The other players had just left. I had closed in prayer at the end of another Baseball Chapel time, but he stayed. Looking up at me he said, “You’re from a Jewish background, right? How does that work, your becoming a believer?” I gave him the condensed version of how I came to the Lord almost forty years ago. Then he expressed his frustration with his life. That’s probably why he had stayed. I had taught on Joseph and how his ability to focus on God’s goodness amidst his terrible circumstances not only had sustained him through great difficulties but allowed him to remain free of bitterness and be a blessing to others. All of professional sports is full of dashed dreams, but in the league in which I minister players more regularly find themselves dangerously close to the precipice of despair. “What am I doing here?” he asked me. There are the really young guys fresh out of college for whom this is their first pro gig. They probably just missed being drafted by a Major League club and are waiting for their big break. Then there are the veterans. They’ve been around for the long haul, had a year or two in the majors, or the minors at least. They would rather play baseball in an independent league than not at all. But then there are those like the player I was talking to. Still relatively young, but getting to the stage where the door to greatness is just about closed. “What am I doing here?”

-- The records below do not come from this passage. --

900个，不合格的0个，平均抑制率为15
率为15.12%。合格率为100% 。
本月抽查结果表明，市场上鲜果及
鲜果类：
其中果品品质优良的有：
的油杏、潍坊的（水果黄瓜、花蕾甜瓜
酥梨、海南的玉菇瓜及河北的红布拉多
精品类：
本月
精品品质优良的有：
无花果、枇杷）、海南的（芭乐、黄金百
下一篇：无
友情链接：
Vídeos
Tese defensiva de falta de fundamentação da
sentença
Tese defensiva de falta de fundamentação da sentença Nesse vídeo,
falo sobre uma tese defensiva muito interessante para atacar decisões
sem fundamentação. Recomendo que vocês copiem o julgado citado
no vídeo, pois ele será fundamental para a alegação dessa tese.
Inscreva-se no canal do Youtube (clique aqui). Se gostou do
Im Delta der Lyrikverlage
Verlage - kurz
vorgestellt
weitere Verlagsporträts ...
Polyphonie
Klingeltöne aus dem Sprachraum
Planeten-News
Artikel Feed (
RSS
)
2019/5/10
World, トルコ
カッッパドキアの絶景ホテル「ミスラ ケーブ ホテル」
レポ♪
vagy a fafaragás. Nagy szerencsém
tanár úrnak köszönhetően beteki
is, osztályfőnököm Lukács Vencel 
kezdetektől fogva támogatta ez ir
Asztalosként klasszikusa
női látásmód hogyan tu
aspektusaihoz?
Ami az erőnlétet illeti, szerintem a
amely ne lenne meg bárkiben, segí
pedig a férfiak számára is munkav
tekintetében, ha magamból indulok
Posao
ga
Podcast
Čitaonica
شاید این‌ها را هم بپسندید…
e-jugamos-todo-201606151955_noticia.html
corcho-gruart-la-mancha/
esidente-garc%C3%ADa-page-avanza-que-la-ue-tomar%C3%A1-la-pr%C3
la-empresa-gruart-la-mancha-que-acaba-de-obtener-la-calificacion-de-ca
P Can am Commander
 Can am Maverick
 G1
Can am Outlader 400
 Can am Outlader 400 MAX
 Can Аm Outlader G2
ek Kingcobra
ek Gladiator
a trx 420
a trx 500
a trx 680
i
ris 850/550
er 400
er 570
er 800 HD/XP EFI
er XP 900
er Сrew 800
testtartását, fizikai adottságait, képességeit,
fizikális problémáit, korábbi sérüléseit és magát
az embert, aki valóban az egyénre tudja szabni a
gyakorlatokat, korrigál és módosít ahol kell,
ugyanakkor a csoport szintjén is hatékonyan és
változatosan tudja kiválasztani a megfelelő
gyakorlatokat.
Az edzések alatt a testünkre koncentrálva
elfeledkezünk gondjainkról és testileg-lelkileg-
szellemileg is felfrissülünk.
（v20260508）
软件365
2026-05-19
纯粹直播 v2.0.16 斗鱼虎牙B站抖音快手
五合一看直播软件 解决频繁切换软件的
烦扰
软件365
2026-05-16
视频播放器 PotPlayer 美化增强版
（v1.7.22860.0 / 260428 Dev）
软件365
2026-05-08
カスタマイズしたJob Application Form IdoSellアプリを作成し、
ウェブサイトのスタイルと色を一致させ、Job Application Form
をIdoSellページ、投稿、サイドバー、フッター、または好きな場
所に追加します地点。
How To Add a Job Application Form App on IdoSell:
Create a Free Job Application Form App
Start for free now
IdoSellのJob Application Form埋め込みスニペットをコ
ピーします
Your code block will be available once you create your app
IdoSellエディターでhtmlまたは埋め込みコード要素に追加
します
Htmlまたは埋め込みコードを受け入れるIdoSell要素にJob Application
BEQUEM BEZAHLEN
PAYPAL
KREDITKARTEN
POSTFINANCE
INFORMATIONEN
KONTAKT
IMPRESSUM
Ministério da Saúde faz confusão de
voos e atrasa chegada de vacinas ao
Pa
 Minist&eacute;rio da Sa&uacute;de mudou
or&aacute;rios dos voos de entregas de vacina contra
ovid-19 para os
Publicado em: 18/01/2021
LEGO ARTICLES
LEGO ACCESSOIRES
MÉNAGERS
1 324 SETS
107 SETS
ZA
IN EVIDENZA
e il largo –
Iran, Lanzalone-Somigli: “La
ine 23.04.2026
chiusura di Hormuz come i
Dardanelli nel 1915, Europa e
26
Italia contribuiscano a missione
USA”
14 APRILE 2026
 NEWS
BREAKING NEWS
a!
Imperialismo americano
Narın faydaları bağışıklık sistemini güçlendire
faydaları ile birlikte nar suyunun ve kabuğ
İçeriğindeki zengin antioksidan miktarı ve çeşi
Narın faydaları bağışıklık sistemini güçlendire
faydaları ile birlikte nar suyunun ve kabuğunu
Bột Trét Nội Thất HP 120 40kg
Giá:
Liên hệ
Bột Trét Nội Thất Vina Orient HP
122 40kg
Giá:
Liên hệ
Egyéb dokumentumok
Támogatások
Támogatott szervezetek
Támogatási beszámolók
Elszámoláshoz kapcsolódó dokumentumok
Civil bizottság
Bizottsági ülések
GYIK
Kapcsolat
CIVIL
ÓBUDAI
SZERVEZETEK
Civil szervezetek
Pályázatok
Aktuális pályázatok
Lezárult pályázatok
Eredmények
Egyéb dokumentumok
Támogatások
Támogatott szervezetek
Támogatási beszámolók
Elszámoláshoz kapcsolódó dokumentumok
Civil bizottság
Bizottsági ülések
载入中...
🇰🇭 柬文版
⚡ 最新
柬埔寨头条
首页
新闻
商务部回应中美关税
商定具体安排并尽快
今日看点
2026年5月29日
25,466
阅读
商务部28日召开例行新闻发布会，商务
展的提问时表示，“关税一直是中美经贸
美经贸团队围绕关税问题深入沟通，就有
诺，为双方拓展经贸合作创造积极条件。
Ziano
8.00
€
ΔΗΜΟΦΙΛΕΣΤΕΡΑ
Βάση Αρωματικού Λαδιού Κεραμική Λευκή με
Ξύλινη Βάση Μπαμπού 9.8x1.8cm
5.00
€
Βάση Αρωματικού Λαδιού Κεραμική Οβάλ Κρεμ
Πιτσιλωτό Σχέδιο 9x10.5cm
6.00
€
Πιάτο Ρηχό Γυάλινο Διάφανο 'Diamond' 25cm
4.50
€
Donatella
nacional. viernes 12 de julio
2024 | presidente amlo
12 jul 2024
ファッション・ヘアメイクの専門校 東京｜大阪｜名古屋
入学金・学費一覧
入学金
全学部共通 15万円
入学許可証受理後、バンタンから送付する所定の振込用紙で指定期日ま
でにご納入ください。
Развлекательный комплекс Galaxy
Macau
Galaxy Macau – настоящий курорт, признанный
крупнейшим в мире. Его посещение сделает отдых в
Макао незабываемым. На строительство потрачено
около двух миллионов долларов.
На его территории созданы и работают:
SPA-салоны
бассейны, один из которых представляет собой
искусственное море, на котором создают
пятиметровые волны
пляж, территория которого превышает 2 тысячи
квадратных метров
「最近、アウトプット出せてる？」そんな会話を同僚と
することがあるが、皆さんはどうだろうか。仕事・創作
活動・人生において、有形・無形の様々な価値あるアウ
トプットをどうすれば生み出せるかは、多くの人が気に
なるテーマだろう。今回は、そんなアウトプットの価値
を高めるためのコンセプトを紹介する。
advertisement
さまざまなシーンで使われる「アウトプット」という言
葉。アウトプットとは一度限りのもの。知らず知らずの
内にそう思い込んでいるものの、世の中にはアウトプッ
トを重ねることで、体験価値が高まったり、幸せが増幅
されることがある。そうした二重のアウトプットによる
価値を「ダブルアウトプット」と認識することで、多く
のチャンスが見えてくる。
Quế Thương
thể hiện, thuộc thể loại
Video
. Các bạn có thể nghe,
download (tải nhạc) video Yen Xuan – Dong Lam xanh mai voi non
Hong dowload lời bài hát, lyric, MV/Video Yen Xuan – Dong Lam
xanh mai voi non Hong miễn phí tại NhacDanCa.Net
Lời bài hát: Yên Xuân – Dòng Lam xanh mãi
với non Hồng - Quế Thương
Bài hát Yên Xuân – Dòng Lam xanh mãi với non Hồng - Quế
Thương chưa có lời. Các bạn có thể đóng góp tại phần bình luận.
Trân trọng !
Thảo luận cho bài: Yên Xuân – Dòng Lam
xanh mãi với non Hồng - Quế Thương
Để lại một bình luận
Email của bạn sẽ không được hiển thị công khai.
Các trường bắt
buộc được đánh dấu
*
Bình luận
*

So we talked about Joseph whose dreams appeared to be even more impossible. God seemed to indicate he would be a ruler one day. Instead, he was sold by his own brothers as a slave and eventually ended up spending years in a dungeon for something he hadn’t done. “What am I doing here?” And then there’s David, called to be King, given an early promotion to the King’s court, but it wasn’t too long before he was running for his life from that same King, living in caves. “What am I doing here?”
“Hold on to your God-given dreams,” I say. “Keep your eyes on him, and wait and see what he will do.” Then I prayed God’s blessing on his life, that he would stay close to the Lord and that he would be a blessing to others.
I am no professional athlete, but I knew exactly what he was feeling, having a dream and wondering what in the world is going on. As I was teaching on Joseph and referred to being overlooked, getting the wrong end of the stick, having unrealized expectations, I knew what I was talking about. Been there. The encouragement to be like Joseph was not just for the players. I was preaching to myself.
For me, enough time has gone by to learn how this works. The road to the destination God calls us to takes all sorts of dips and turns along the way. When we are younger we don’t realize how much we actually need time to get ready for what God has in store. It also takes time for our God-given dreams to be sufficiently clarified. We are too quick to determine where we think God is leading us. Only God sees the whole picture of our lives. But even as we struggle down the twisty road of life, he is faithful. As I quoted when I spoke on Joseph, “And we know that for those who love God all things work together for good, for those who are called according to his purpose” (Romans 8:28). When we are in right relationship with God, it doesn’t matter what the world throws our way, God’s goodness will always prevail.